All branches of our military services have a years supply of food on hand .

Also don't worry about our federal goverment's elected officials . 
They have seen to it that they will be cared for and protected to insure COG, ( contintutity of goverment).

I knew you guys would be worried about them !


----------



## sailaway

I have experienced martial law twice in my life in the good ole USA. The first time was in Miami after Hurricane Andrew. Military was everywhere protecting us from ourselves keeping me from going here and there trying to get back to my routine. We had to be off the streets before dark and not aloud out until morning. Soldiers were everywhere armed with M16s. The next time was after the riots in Cincinnati about 10 years ago. I was passing through on my way home and stopped for dinner. The resturant manager quickly fed me and told me to be north of I275 by 7PM. Every one inside the I275 loop was to be off the streets and inside their homes at this time. Rather mild form of martial law, but still martial law. Just my 2 cents. I suppose I should mention Kent State it happened just up the road from me.


----------



## TimB

About the same quote is attributed to Japanese Admiral Yamamoto back in WWII.
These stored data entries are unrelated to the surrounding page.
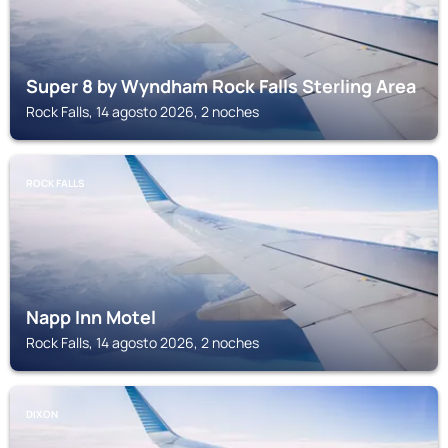
Super 8 by Wyndham Rock Falls Sterling Area
Rock Falls, 14 agosto 2026, 2 noches
ROCK FALLS
Napp Inn Motel
Rock Falls, 14 agosto 2026, 2 noches
DIXON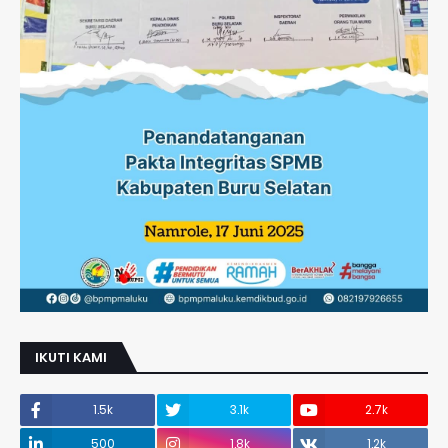
IKUTI KAMI
1.5k
3.1k
2.7k
500
1.8k
1.2k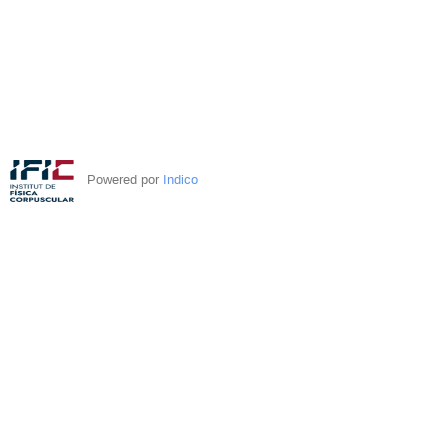
Powered por
Indico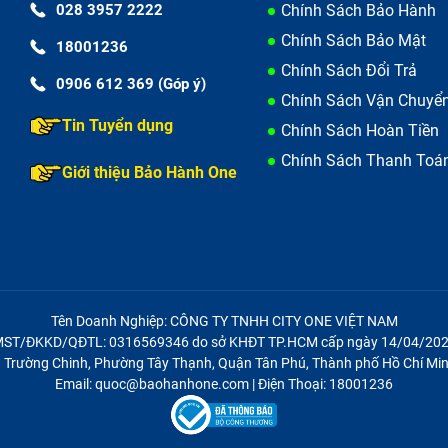
028 3957 2222
Chính Sách Bảo Hành
Chính Sách Bảo Mật
18001236
Chính Sách Đổi Trả
0906 612 369 (Góp ý)
Chính Sách Vận Chuyể
Tin Tuyển dụng
Chính Sách Hoàn Tiền
Chính Sách Thanh Toá
Giới thiệu Bảo Hành One
Tên Doanh Nghiệp: CÔNG TY TNHH CITY ONE VIỆT NAM
ST/ĐKKD/QĐTL: 0316569346 do sở KHĐT TP.HCM cấp ngày 14/04/20
21 Trường Chinh, Phường Tây Thạnh, Quận Tân Phú, Thành phố Hồ Chí Min
Email: quoc@baohanhone.com | Điện Thoại: 18001236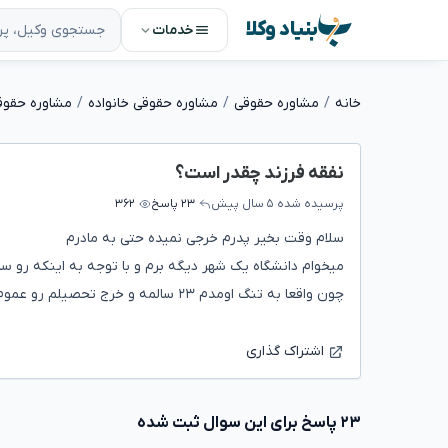
بنیاد وکلا
خدمات
خانه
مشاوره حقوقی
مشاوره حقوقی خانواده
مشاوره حقوق
نفقه فرزند چقدر است؟
پرسیده شده
۵ سال پیش
۲۳ پاسخ
۳۶۲
سلام وقت بخیر پدرم خرجی نمیده حتی به مادرم
میخوام دانشگاه یک شهر دیگه برم و با توجه به اینکه رو س
چون واقعا به تنگ اومدم ۲۳ سالمه و خرج تحصیلم رو عموم داد پدرم حقوقش ۶ تومنه حدودا چقدر نفقه باید بده
اشتراک گذاری
۲۳ پاسخ برای این سوال ثبت شده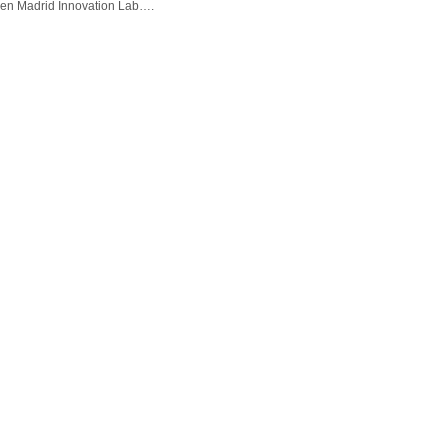
en Madrid Innovation Lab….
“You cannot invade the mainland United States. There would be a rifle behind each blade of grass.” 

I'm thinking there wouldn't be one behind each blade of grass- just every other one.  

Tim


----------



## IrritatedWithUS

I should buy guns for people as gifts...hmmm.... just kidding


----------



## vn6869

Very thought provoking


----------



## sailaway

Fin Feather & Fur had a December sale on S&W 38 Specials, had 3 different types, 85 of each, sold them all. It was a comforting feeling to me that 255 more hand guns hit the streets. Glad I got one of them.


----------



## GatorDude

Interesting read...but the one typo I found really cracked me up: 

"* Avoid areas of *marital *law. Can be imposed due to natural disasters or *man caused events*. Important to have a retreat or place in a rural area away from populated areas."

I pretty much read it as if there are troops in your local streets and the world is falling into chaos, don't piss your wife off and if you do piss her off you better be ready to run to the hills!!!


----------



## BadgeBunny

GatorDude said:


> Interesting read...but the one typo I found really cracked me up:
> 
> "* Avoid areas of *marital *law. Can be imposed due to natural disasters or *man caused events*. Important to have a retreat or place in a rural area away from populated areas."
> 
> I pretty much read it as if there are troops in your local streets and the world is falling into chaos, don't piss your wife off and if you do piss her off you better be ready to run to the hills!!!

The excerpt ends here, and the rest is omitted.